Input for this task ▸
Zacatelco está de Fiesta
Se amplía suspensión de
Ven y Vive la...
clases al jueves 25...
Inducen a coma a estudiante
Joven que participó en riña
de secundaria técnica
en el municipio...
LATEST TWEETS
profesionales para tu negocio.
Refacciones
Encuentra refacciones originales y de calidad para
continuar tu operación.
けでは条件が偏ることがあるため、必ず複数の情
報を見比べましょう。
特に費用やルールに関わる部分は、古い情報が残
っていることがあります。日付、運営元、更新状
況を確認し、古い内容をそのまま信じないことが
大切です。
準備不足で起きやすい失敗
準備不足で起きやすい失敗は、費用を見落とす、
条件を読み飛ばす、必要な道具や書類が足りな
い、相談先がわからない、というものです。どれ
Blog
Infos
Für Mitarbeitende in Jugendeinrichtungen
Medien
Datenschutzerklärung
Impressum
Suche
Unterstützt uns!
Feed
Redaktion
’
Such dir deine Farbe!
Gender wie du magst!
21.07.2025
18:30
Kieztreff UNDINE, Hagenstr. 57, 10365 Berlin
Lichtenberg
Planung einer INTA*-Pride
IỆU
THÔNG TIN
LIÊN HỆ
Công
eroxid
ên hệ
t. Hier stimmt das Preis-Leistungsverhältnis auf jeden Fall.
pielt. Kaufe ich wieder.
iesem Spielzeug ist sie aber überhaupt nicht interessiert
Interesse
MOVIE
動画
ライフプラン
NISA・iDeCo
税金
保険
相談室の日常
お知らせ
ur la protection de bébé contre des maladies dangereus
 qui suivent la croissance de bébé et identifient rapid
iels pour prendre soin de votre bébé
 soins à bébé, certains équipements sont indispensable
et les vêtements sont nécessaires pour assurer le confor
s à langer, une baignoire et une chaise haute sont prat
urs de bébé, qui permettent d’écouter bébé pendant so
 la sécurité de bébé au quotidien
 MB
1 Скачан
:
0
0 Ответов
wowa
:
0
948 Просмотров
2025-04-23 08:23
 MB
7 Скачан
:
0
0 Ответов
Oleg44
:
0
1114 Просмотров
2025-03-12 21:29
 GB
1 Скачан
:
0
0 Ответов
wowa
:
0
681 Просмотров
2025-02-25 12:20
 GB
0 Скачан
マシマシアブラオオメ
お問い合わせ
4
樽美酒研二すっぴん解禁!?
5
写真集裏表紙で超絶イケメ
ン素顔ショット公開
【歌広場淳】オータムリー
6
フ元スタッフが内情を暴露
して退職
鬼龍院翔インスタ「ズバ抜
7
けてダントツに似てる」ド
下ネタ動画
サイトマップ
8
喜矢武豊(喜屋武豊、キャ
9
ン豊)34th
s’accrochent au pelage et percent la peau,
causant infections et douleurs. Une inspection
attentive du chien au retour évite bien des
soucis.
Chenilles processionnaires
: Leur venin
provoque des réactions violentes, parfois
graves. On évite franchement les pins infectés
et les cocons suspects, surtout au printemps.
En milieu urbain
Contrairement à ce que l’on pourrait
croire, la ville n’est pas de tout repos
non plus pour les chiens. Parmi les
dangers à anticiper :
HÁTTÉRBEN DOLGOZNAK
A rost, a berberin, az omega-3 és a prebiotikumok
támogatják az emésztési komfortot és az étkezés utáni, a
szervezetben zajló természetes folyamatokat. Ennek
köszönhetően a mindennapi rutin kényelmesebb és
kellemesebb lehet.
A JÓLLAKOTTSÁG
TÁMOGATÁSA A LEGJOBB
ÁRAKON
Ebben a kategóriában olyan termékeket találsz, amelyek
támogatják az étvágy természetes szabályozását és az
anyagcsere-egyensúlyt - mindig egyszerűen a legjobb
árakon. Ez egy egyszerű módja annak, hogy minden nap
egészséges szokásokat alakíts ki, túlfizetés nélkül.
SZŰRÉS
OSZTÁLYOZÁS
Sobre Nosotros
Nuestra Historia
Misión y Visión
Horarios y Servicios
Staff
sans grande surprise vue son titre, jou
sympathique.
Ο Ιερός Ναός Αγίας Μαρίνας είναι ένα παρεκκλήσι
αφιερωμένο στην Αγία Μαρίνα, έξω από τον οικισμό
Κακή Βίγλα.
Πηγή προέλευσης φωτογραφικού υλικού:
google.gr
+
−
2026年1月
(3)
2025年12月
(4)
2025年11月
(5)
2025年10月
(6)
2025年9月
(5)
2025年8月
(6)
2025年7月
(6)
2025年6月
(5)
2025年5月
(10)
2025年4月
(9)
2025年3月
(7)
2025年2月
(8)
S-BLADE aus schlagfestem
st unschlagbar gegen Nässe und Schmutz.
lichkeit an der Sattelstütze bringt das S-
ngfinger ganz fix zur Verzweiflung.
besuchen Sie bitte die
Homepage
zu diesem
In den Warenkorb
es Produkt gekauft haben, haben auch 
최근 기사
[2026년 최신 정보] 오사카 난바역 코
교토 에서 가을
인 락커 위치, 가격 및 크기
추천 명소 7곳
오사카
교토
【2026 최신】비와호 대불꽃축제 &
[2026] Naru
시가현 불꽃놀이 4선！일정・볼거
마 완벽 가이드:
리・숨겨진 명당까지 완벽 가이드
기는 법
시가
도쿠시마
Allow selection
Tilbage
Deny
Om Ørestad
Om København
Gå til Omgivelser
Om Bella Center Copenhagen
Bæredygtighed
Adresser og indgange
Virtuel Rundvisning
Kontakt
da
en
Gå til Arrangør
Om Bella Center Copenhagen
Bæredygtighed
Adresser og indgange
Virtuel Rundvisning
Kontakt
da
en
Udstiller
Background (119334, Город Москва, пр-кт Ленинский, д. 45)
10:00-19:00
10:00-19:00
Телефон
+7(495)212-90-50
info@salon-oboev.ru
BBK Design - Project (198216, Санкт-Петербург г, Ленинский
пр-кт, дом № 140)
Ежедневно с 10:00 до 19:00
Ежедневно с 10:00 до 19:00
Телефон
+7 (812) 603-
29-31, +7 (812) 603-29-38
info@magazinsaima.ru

What you have to do ▸ After reading through the material, print all of it again exactly.

Answer box ▸
Zacatelco está de Fiesta
Se amplía suspensión de
Ven y Vive la...
clases al jueves 25...
Inducen a coma a estudiante
Joven que participó en riña
de secundaria técnica
en el municipio...
LATEST TWEETS
profesionales para tu negocio.
Refacciones
Encuentra refacciones originales y de calidad para
continuar tu operación.
けでは条件が偏ることがあるため、必ず複数の情
報を見比べましょう。
特に費用やルールに関わる部分は、古い情報が残
っていることがあります。日付、運営元、更新状
況を確認し、古い内容をそのまま信じないことが
大切です。
準備不足で起きやすい失敗
準備不足で起きやすい失敗は、費用を見落とす、
条件を読み飛ばす、必要な道具や書類が足りな
い、相談先がわからない、というものです。どれ
Blog
Infos
Für Mitarbeitende in Jugendeinrichtungen
Medien
Datenschutzerklärung
Impressum
Suche
Unterstützt uns!
Feed
Redaktion
’
Such dir deine Farbe!
Gender wie du magst!
21.07.2025
18:30
Kieztreff UNDINE, Hagenstr. 57, 10365 Berlin
Lichtenberg
Planung einer INTA*-Pride
IỆU
THÔNG TIN
LIÊN HỆ
Công
eroxid
ên hệ
t. Hier stimmt das Preis-Leistungsverhältnis auf jeden Fall.
pielt. Kaufe ich wieder.
iesem Spielzeug ist sie aber überhaupt nicht interessiert
Interesse
MOVIE
動画
ライフプラン
NISA・iDeCo
税金
保険
相談室の日常
お知らせ
ur la protection de bébé contre des maladies dangereus
 qui suivent la croissance de bébé et identifient rapid
iels pour prendre soin de votre bébé
 soins à bébé, certains équipements sont indispensable
et les vêtements sont nécessaires pour assurer le confor
s à langer, une baignoire et une chaise haute sont prat
urs de bébé, qui permettent d’écouter bébé pendant so
 la sécurité de bébé au quotidien
 MB
1 Скачан
:
0
0 Ответов
wowa
:
0
948 Просмотров
2025-04-23 08:23
 MB
7 Скачан
:
0
0 Ответов
Oleg44
:
0
1114 Просмотров
2025-03-12 21:29
 GB
1 Скачан
:
0
0 Ответов
wowa
:
0
681 Просмотров
2025-02-25 12:20
 GB
0 Скачан
マシマシアブラオオメ
お問い合わせ
4
樽美酒研二すっぴん解禁!?
5
写真集裏表紙で超絶イケメ
ン素顔ショット公開
【歌広場淳】オータムリー
6
フ元スタッフが内情を暴露
して退職
鬼龍院翔インスタ「ズバ抜
7
けてダントツに似てる」ド
下ネタ動画
サイトマップ
8
喜矢武豊(喜屋武豊、キャ
9
ン豊)34th
s’accrochent au pelage et percent la peau,
causant infections et douleurs. Une inspection
attentive du chien au retour évite bien des
soucis.
Chenilles processionnaires
: Leur venin
provoque des réactions violentes, parfois
graves. On évite franchement les pins infectés
et les cocons suspects, surtout au printemps.
En milieu urbain
Contrairement à ce que l’on pourrait
croire, la ville n’est pas de tout repos
non plus pour les chiens. Parmi les
dangers à anticiper :
HÁTTÉRBEN DOLGOZNAK
A rost, a berberin, az omega-3 és a prebiotikumok
támogatják az emésztési komfortot és az étkezés utáni, a
szervezetben zajló természetes folyamatokat. Ennek
köszönhetően a mindennapi rutin kényelmesebb és
kellemesebb lehet.
A JÓLLAKOTTSÁG
TÁMOGATÁSA A LEGJOBB
ÁRAKON
Ebben a kategóriában olyan termékeket találsz, amelyek
támogatják az étvágy természetes szabályozását és az
anyagcsere-egyensúlyt - mindig egyszerűen a legjobb
árakon. Ez egy egyszerű módja annak, hogy minden nap
egészséges szokásokat alakíts ki, túlfizetés nélkül.
SZŰRÉS
OSZTÁLYOZÁS
Sobre Nosotros
Nuestra Historia
Misión y Visión
Horarios y Servicios
Staff
sans grande surprise vue son titre, jou
sympathique.
Ο Ιερός Ναός Αγίας Μαρίνας είναι ένα παρεκκλήσι
αφιερωμένο στην Αγία Μαρίνα, έξω από τον οικισμό
Κακή Βίγλα.
Πηγή προέλευσης φωτογραφικού υλικού:
google.gr
+
−
2026年1月
(3)
2025年12月
(4)
2025年11月
(5)
2025年10月
(6)
2025年9月
(5)
2025年8月
(6)
2025年7月
(6)
2025年6月
(5)
2025年5月
(10)
2025年4月
(9)
2025年3月
(7)
2025年2月
(8)
S-BLADE aus schlagfestem
st unschlagbar gegen Nässe und Schmutz.
lichkeit an der Sattelstütze bringt das S-
ngfinger ganz fix zur Verzweiflung.
besuchen Sie bitte die
Homepage
zu diesem
In den Warenkorb
es Produkt gekauft haben, haben auch 
최근 기사
[2026년 최신 정보] 오사카 난바역 코
교토 에서 가을
인 락커 위치, 가격 및 크기
추천 명소 7곳
오사카
교토
【2026 최신】비와호 대불꽃축제 &
[2026] Naru
시가현 불꽃놀이 4선！일정・볼거
마 완벽 가이드:
리・숨겨진 명당까지 완벽 가이드
기는 법
시가
도쿠시마
Allow selection
Tilbage
Deny
Om Ørestad
Om København
Gå til Omgivelser
Om Bella Center Copenhagen
Bæredygtighed
Adresser og indgange
Virtuel Rundvisning
Kontakt
da
en
Gå til Arrangør
Om Bella Center Copenhagen
Bæredygtighed
Adresser og indgange
Virtuel Rundvisning
Kontakt
da
en
Udstiller
Background (119334, Город Москва, пр-кт Ленинский, д. 45)
10:00-19:00
10:00-19:00
Телефон
+7(495)212-90-50
info@salon-oboev.ru
BBK Design - Project (198216, Санкт-Петербург г, Ленинский
пр-кт, дом № 140)
Ежедневно с 10:00 до 19:00
Ежедневно с 10:00 до 19:00
Телефон
+7 (812) 603-
29-31, +7 (812) 603-29-38
info@magazinsaima.ru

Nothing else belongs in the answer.